Grégoire: "J'en parle librement"

"Je n'ai jamais ressenti de rejet ou de jugement de la part de mon entourage. En général, je présente ma maladie de façon assez détendue, j'en parle librement - plus facilement, par exemple, que de mon homosexualité. Même si, parfois, c'est un peu compliqué à gérer... Surtout quand je me lance dans ce grands projets et que, par la suite, mes amis me demandent où ça en est! Récemment, j'ai évoqué le fait d'aller jusqu'en Chine uniquement à pieds, sans autre moyen de transports. Puis j'ai réalisé que ce ne serait pas si simple de me balader dans certains pays avec autant de boites de médicaments. Du coup, j'hésite... 

 

Souvent, le premier signe de troubles, c'est la baisse de sommeil. Je me réveille avec une pêche d'enfer, il est 5 heures du matin mais je n'ai pas envie de me recoucher. Et ça, ça veut dire que la crise a commencé... Mon appétit baisse, mon activité sexuelle est décuplée, je deviens bavard, je multiplie les projets originaux, les jeux de mots - je peux être très drôle même!

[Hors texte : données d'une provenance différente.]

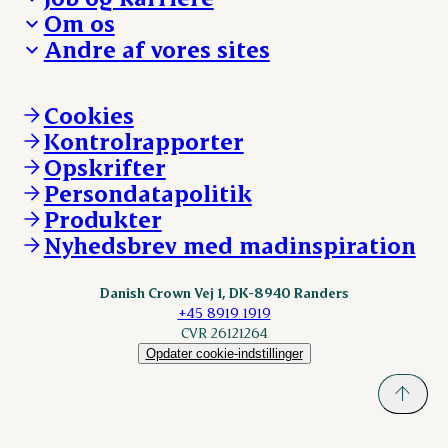
Presse og nyheder
Fra jord til bord
Om os
Reklamationer
Hverdagen
Arbejd med os
Andre af vores sites
Whistleblower
Ansvarlighed og nøgletal
Ledige stillinger
Hvem er vi
Øvrige henvendelser
Mød Danish Crown
Brand og visuel identitet
Andelsejere - gris
Vi går forrest
Andelsejere - kreatur
Cookies
Vores resultater
Danishcrownprofessional.com
Kontrolrapporter
Vores lokationer
DAT-Schaub.com
Opskrifter
Kontakt
ESS-FOOD.com
Persondatapolitik
Fonden Dansk Gastronomi
KLS.se
Produkter
nordicspoor.com
Nyhedsbrev med madinspiration
Scanhide.dk
Sokolow.pl
Danish Crown Vej 1, DK-8940 Randers
+45 8919 1919
CVR 26121264
Opdater cookie-indstillinger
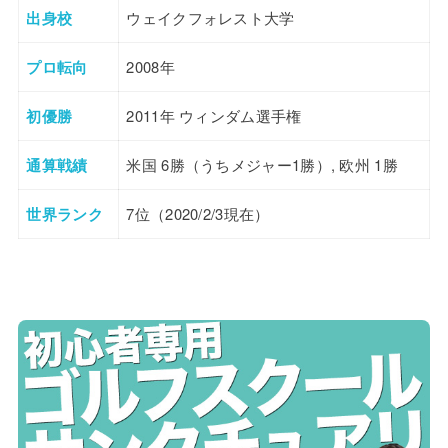
出身校
ウェイクフォレスト大学
プロ転向
2008年
初優勝
2011年 ウィンダム選手権
通算戦績
米国 6勝（うちメジャー1勝）, 欧州 1勝
世界ランク
7位（2020/2/3現在）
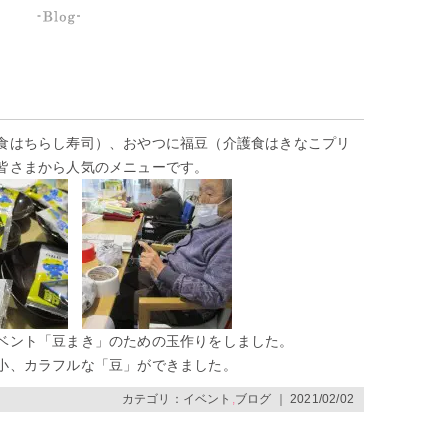
食はちらし寿司）、おやつに福豆（介護食はきなこプリ
皆さまから人気のメニューです。
ベント「豆まき」のための玉作りをしました。
小、カラフルな「豆」ができました。
カテゴリ：
イベント
,
ブログ
｜ 2021/02/02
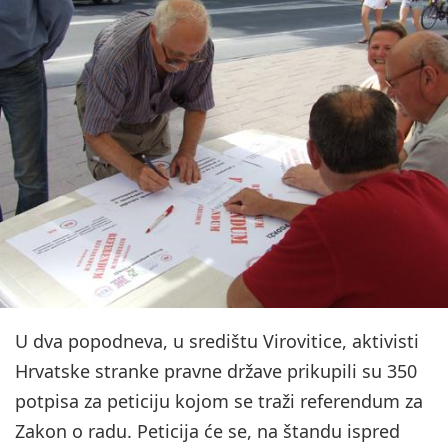
U dva popodneva, u središtu Virovitice, aktivisti
Hrvatske stranke pravne države prikupili su 350
potpisa za peticiju kojom se traži referendum za
Zakon o radu. Peticija će se, na štandu ispred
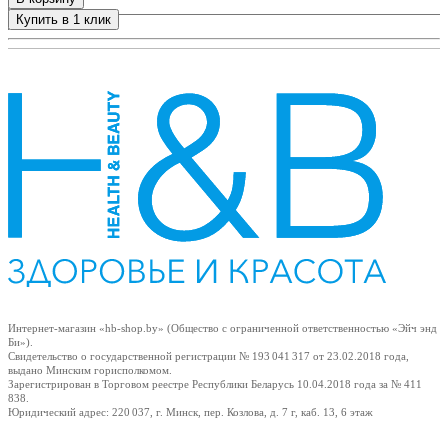
Купить в 1 клик
+
Интернет-магазин «hb-shop.by» (Общество с ограниченной ответственностью «Эйч энд
Би»).
Свидетельство о государственной регистрации № 193 041 317
от 23.02.2018
года,
выдано Минским горисполкомом.
Зарегистрирован в Торговом реестре Республики Беларусь
10.04.2018
года за № 411
838.
Юридический адрес: 220 037, г. Минск, пер. Козлова, д. 7 г, каб. 13, 6 этаж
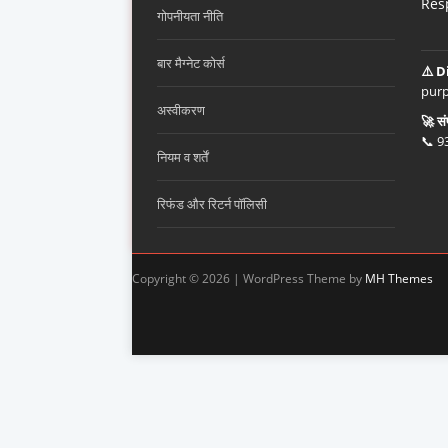
Res
गोपनीयता नीति
बार मैग्नेट कोर्स
⚠️ D
purp
अस्वीकरण
🚀 संप
📞 9
नियम व शर्तें
रिफंड और रिटर्न पॉलिसी
Copyright © 2026 | WordPress Theme by
MH Themes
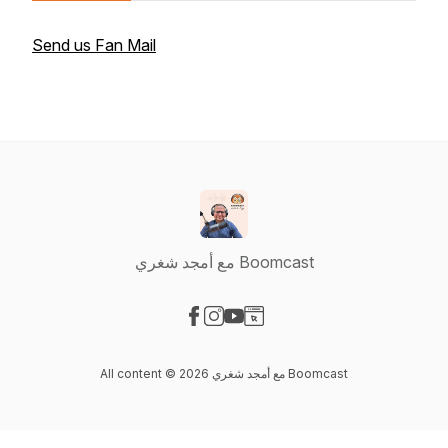
Send us Fan Mail
مع أمجد شغري Boomcast
Visit our Facebook page
Visit our Instagram page
Visit our YouTube page
Visit our Website page
All content © 2026 مع أمجد شغري Boomcast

Pour toutes ces raisons, ces épisodes maniaques ne sont pas uniquement des moments douloureux. 

 

Pour autant, en période de dépression, j'ai des baisses de tonus, des idées noires. Il y a longtemps, j'ai d'ailleurs fait une tentative de suicide avec du lithium. J'en ai réchappé (trop d'alcool en même temps, et de sacrés vomissements!) mais, quelques années plus tard - j'étais alors infirmier - j'ai vu arriver en urgence à l'hôpital une femme qui avait également fait une TS. Elle s'est retrouvée en coma, ravagée neurologiquement. Je l'ai croisée quelques temps après, dans un service de rééducation au long cours, handicapée à vie. A l'époque, ça m'avait pas mal secoué. 

 

Côté traitements, je suis sous lithium depuis des années. Je j'ai jamais essayé autre chose, car ça ne me réussit pas trop mal. Je fais des examens sanguins tous les trois mois - au besoin mon médecin ajuste les doses. J'ai d'ailleurs réduit ma posologie, de deux fois par jour à une fois seulement le soir. Mon plus gros problème, ce sont les pertes de mémoire, même si je ne suis pas sûr que ce soit lié à ce médicament-là précisément. En tout cas, je ne m'imagine pas vivre sans. Les rares fois où j'ai essayé, je l'ai payé cher!"